Another unique feature of the building is a centrally located scissor stair, composed of a pair of interlocking CLT stairs in a double helix configuration. Two separate stairs are required by code and must maintain independent fire rated enclosures. We used CLT panels as the stair stringers, and because of the thickness of the panels, they also provided the required 2-hour fire rated separation. Our team worked with Froelich Engineers, the project structural engineers, to determine how to support the panels without compromising the rated enclosures or resorting to bulky supports beneath the stair runs. The scissor stair optimizes the small footprint of the building, increasing the efficiency of the floor plate by cutting down on common circulation area.

The lack of tested and listed details for CLT buildings meant that we had to be innovative in our approach. An acoustical engineer was required to review our floor-ceiling assembly and floor edge details to ensure that the details met code requirements for sound transfer. We also collaborated with the firestopping manufacturer to develop fire rated penetration details and to provide engineering judgements. A building code appeal was approved to allow the engineering judgements as substitutions for listed details.

Permitting Process

Central Lofts was among the first CLT projects to be reviewed by the City of Portland. Prior to this project, local CLT projects were only reviewed by the State of Oregon. The permitting process was intensive due to the lack of local precedents and tested details or code provisions for CLT and required many revision requests, particularly structural detail changes.

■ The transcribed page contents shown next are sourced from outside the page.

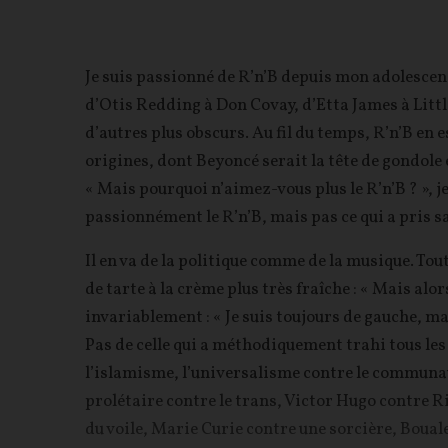
Je suis passionné de R’n’B depuis mon adolescen
d’Otis Redding à Don Covay, d’Etta James à Litt
d’autres plus obscurs. Au fil du temps, R’n’B en 
origines, dont Beyoncé serait la tête de gondole e
« Mais pourquoi n’aimez-vous plus le R’n’B ? », je
passionnément le R’n’B, mais pas ce qui a pris s
Il en va de la politique comme de la musique. To
de tarte à la crème plus très fraîche : « Mais alor
invariablement : « Je suis toujours de gauche, ma
Pas de celle qui a méthodiquement trahi tous les
l’islamisme, l’universalisme contre le communau
prolétaire contre le trans, Victor Hugo contre 
du voile, Marie Curie contre une sorcière, Boua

As one of the first CLT projects to be approved by the City of Portland, there was notable collective learning taking place. We welcomed the opportunity to communicate directly with the multiple plan examiners to coordinate design solutions to respond to their, at times conflicting, concerns. The project was approved by the City of Portland in 2018.

Selection of the CLT manufacturer 

Structurlam, an APA rated manufacturer, was chosen due to their ability to meet the project’s schedule needs. The structural and design parameters for CLT are manufacturer-specific. When the preferred CLT manufacturer, Structurlam, was identified, our team tested all initial design assumptions to verify that they remained valid prior to moving forward. Structurlam met the design criteria, and our team was able to move forward without significant design or time-consuming permit revisions.

Construction Administration

As a result of prefabrication and the compressed on-site construction schedule, CLT significantly accelerates the architect’s Construction Administration responsibilities. The project team strategically issued a number of RFIs and submittals at the front end of the project in order to maintain the schedule and to anticipate and resolve conflicts in advance instead of in the field. The Covid pandemic also had a significant impact on the schedule: the design team and R&H Construction had to work quickly to resolve supply chain issues that occurred throughout the process. Materials were quickly selected in order to avoid price escalation and supply chain concerns.

Throughout the Construction Administration phase, CLT shop drawings went through several formal rounds of reviews. These reviews were a collaborative approach and involved the larger project team, including the design team, Froelich Engineers, and R&H Construction. Because CLT is prefabricated, panel, column, and beam sizes and locations needed to be accurate within a tight tolerance, much smaller than with conventional construction. Similarly, the placement and size of every penetration had to be carefully considered and accounted for to ensure accuracy in the field. Penetrations had to be individually considered to determine if structural support was required.

The CLT installation on Central Lofts will be completed by early June 2021, with occupancy in the fall of 2021.